In the process of implementing the method for producing the lining insulating film, attention is paid to the fact that the scratch-resistant film 2, the first adhesive tape 3 and the second adhesive tape 4 are sequentially attached to the back surface (non-hot melt adhesive layer surface) of the insulating film 1 along with the wire in the process of winding and unwinding in a workshop preparation stage, the process is focused on strictly controlling the extension length of the first adhesive tape 3 and the second adhesive tape 4 (facilitating the adhesion of the two to the insulating film 1 in the follow-up process), then the first cut-and-tear-prone region 1111 and the second cut-and-tear-prone region 1121 are cut and molded on the insulating film 1 by means of a die cutter in the process of uniformly feeding the insulating film 1 under the action of traction force, the process is focused on strictly controlling the die cutting depth to ensure that the insulating film 1 is completely penetrated (that is, the electric insulating base film 11 and the hot melt adhesive layer 12 are required to be penetrated together), and the first tape 3 and the second tape 4 are not damaged by the die cutting knife and are subject to the standard, then, the electric insulation base film 11 is folded to form the first crease and the second crease, the process is focused on ensuring that the extension exceeding section of the first tape 3 and the second tape 4 is adhered to the insulation film 1 (namely the hot melt adhesive layer 12) so as to prevent the follow-up heat from being focused on the first crease and the second crease accurately, then, the two opposite lasers are used for inputting heat to the first crease and the second crease respectively, the process is focused on that the limit temperature of the first crease and the second crease which are heated does not exceed the glass transition temperature of the hot melt adhesive layer 12, the first crease and the second crease are favorable for bending and shaping due to cold, the hot melt adhesive layer 12 is not modified due to the temperature overrun, finally, the scratch-proof film 2, the first adhesive tape 3 and the second adhesive tape 4 are sequentially torn off from the insulating film 1, and the process is focused on that the tearing speed needs to be strictly controlled so as to avoid the phenomenon that the local area of the insulating film 1 is scratched due to overlarge instantaneous stress.
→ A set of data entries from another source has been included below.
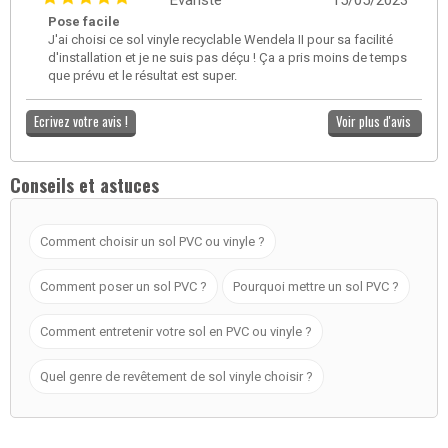
Pose facile
J'ai choisi ce sol vinyle recyclable Wendela II pour sa facilité
d'installation et je ne suis pas déçu ! Ça a pris moins de temps
que prévu et le résultat est super.
Ecrivez votre avis !
Voir plus d'avis
Conseils et astuces
Comment choisir un sol PVC ou vinyle ?
Comment poser un sol PVC ?
Pourquoi mettre un sol PVC ?
Comment entretenir votre sol en PVC ou vinyle ?
Quel genre de revêtement de sol vinyle choisir ?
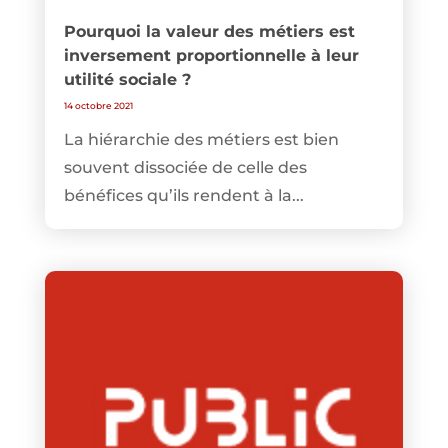
Pourquoi la valeur des métiers est
inversement proportionnelle à leur
utilité sociale ?
14 octobre 2021
La hiérarchie des métiers est bien
souvent dissociée de celle des
bénéfices qu’ils rendent à la...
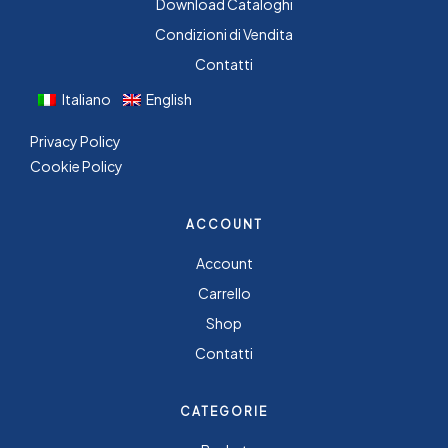
Download Cataloghi
Condizioni di Vendita
Contatti
Italiano
English
Privacy Policy
Cookie Policy
ACCOUNT
Account
Carrello
Shop
Contatti
CATEGORIE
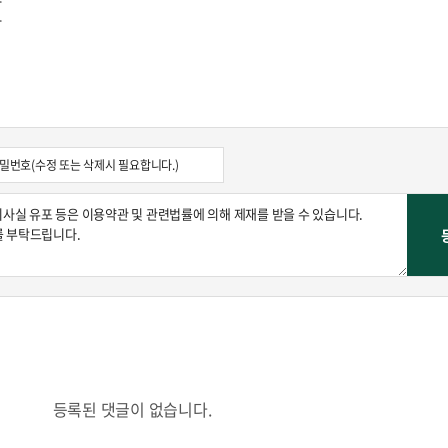
.
등록된 댓글이 없습니다.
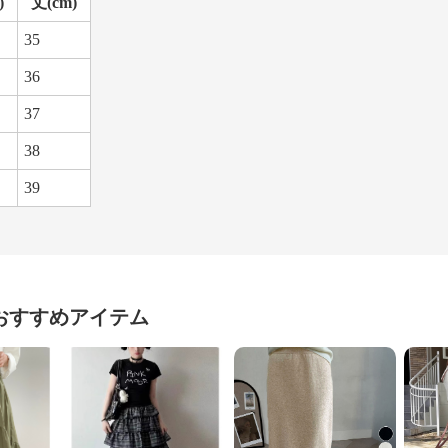
)
丈(cm)
35
36
37
38
39
おすすめアイテム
In the production and manufacturing stage, at least the following beneficial technical effects can be obtained by applying the preparation method of the lining insulating film, and the method specifically comprises the following steps:
1) Because each first cutting mark easy-to-tear area 1111 and each second cutting mark easy-to-tear area 1121 are respectively covered by the first adhesive tape 3 and the second adhesive tape 4 partially or completely, during the process of forming the first crease and the second crease, the free edges formed by the first cutting mark easy-to-tear area 1111 and the second cutting mark easy-to-tear area 1121 are opened, the warping phenomenon can not occur due to the unbalanced bending force, the occurrence of the phenomenon of overlapping rolling of the insulating film can be effectively avoided, the efficient and high-quality implementation of the flanging process can be ensured, and the finished product of the lining insulating film has extremely high forming quality;
2) When the insulating film 1 is cut in equal length sections, an operator can ensure that the first process notch 13 and the second process notch 14 are formed conveniently and efficiently only by tearing off the first adhesive tape 3 and the second adhesive tape 4, more importantly, the first cut easily-torn area 1111 and the second cut easily-torn area 1121 completely penetrate the insulating film 1, and in the process of tearing the first adhesive tape 3 and the second adhesive tape 4, the first cut easily-torn area 1111 and the second cut easily-torn area 1121 can be smoothly separated from the insulating film 1 body, so that the problem that the preformed areas of the first process notch 13 and the second process notch 14 on the liner insulating film 11 are damaged due to the action of improper tearing force is solved from the source;
3) After the first crease and the second crease are formed, the first adhesive tape 3 and the second adhesive tape 4 are stably adhered to the insulating film 1, namely, the bending postures of the first crease and the second crease are stably maintained, and a good bedding is provided for accurately inputting heat to the first crease and the second crease subsequently;
4) The first crease and the second crease are rapidly heated (limited by the glass transition temperature of the hot melt adhesive layer) due to the action of input heat, the hot melt adhesive layer 12 in the area adjacent to the first crease and the second crease can be converted into a semi-molten state, the first crease and the second crease can be kept in a shaping bending state for a long time due to the fact that the first crease and the second crease are cooled, and the phenomenon that the bending angles of the first crease and the second crease are not up to standard due to the action of restoring force is effectively avoided;
according to the conventional practice in the industry, the dragging of the insulating film 1 is mainly performed by means of the cooperation of the guide roller, the tension roller, the traction roller and the like, and the first adhesive tape 3, the scratch-resistant film 2 and the second adhesive tape 4 are adhered side by side, so that the phenomenon that the back surface of the insulating film 1 is worn due to the fact that the insulating film is subjected to friction force for many times can be effectively avoided, the fact that the finished product of the lining insulating film has extremely high surface quality is ensured, and the resistivity value of the lining insulating film meets the customer acceptance standard.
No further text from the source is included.